TASK INSTRUCTIONS: Among the entries, find the lines with the string "Next" and copy them.

DATA TO USE:
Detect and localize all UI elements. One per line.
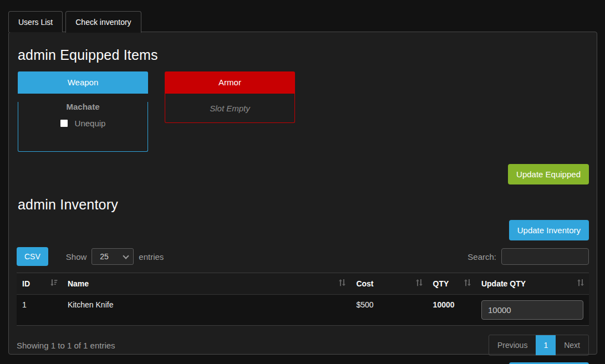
unequip-checkbox[interactable]	[60, 120, 68, 127]
entries-label: entries	[139, 252, 164, 262]
pagination-next-button[interactable]: Next	[556, 335, 588, 355]
armor-slot-empty-text: Slot Empty	[210, 104, 250, 113]
table-info-text: Showing 1 to 1 of 1 entries	[17, 341, 115, 350]
equipped-weapon-name: Machate	[18, 102, 148, 111]
update-qty-input[interactable]	[481, 300, 583, 320]
column-header-id[interactable]: ID	[17, 273, 62, 295]
pagination-previous-button[interactable]: Previous	[489, 335, 536, 355]
table-header-row: ID Name Cost	[17, 273, 589, 295]
search-group: Search:	[467, 248, 589, 265]
page-length-select[interactable]: 25	[92, 249, 133, 264]
sort-amount-asc-icon	[50, 279, 58, 286]
update-inventory-button-top[interactable]: Update Inventory	[509, 220, 589, 240]
weapon-slot-body: Machate Unequip	[18, 102, 148, 152]
cell-cost: $500	[350, 295, 427, 326]
update-equipped-button[interactable]: Update Equipped	[508, 164, 589, 184]
column-header-update-qty[interactable]: Update QTY	[476, 273, 589, 295]
check-inventory-panel: admin Equipped Items Weapon Machate Uneq…	[8, 32, 597, 355]
sort-both-icon	[338, 279, 346, 286]
table-row: 1 Kitchen Knife $500 10000	[17, 295, 589, 326]
cell-qty: 10000	[428, 295, 476, 326]
pagination-page-1-button[interactable]: 1	[536, 335, 556, 355]
page-length-group: Show 25 entries	[66, 248, 164, 265]
column-header-cost[interactable]: Cost	[350, 273, 427, 295]
armor-slot-header: Armor	[165, 71, 295, 94]
csv-export-button[interactable]: CSV	[17, 247, 48, 266]
weapon-slot-card: Weapon Machate Unequip	[18, 71, 148, 152]
column-header-name[interactable]: Name	[62, 273, 351, 295]
inventory-table: ID Name Cost	[17, 273, 589, 326]
column-header-qty[interactable]: QTY	[428, 273, 476, 295]
tab-bar: Users List Check inventory	[8, 11, 141, 33]
sort-both-icon	[577, 279, 584, 286]
inventory-title: admin Inventory	[18, 197, 589, 213]
tab-check-inventory[interactable]: Check inventory	[65, 11, 141, 33]
unequip-label: Unequip	[75, 119, 106, 128]
sort-both-icon	[464, 279, 471, 286]
search-input[interactable]	[501, 248, 589, 265]
sort-both-icon	[415, 279, 423, 286]
unequip-row: Unequip	[18, 119, 148, 128]
armor-slot-card: Armor Slot Empty	[165, 71, 295, 123]
equipped-items-title: admin Equipped Items	[18, 47, 589, 63]
equipped-slots: Weapon Machate Unequip Armor Slot Empty	[18, 71, 589, 152]
cell-id: 1	[17, 295, 62, 326]
table-footer-row: Showing 1 to 1 of 1 entries Previous 1 N…	[17, 335, 589, 356]
search-label: Search:	[467, 252, 496, 262]
tab-users-list[interactable]: Users List	[8, 11, 63, 32]
table-controls-row: CSV Show 25 entries Search:	[17, 247, 589, 266]
pagination: Previous 1 Next	[489, 335, 589, 356]
cell-name: Kitchen Knife	[62, 295, 351, 326]
armor-slot-body: Slot Empty	[165, 94, 295, 123]
show-label: Show	[66, 252, 87, 262]
weapon-slot-header: Weapon	[18, 71, 148, 94]
cell-update-qty	[476, 295, 589, 326]
page-length-select-wrap: 25	[91, 248, 134, 265]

EXERCISE RESULT:
pagination-next-button[interactable]: Next	[556, 335, 588, 355]
pagination: Previous 1 Next	[489, 335, 589, 356]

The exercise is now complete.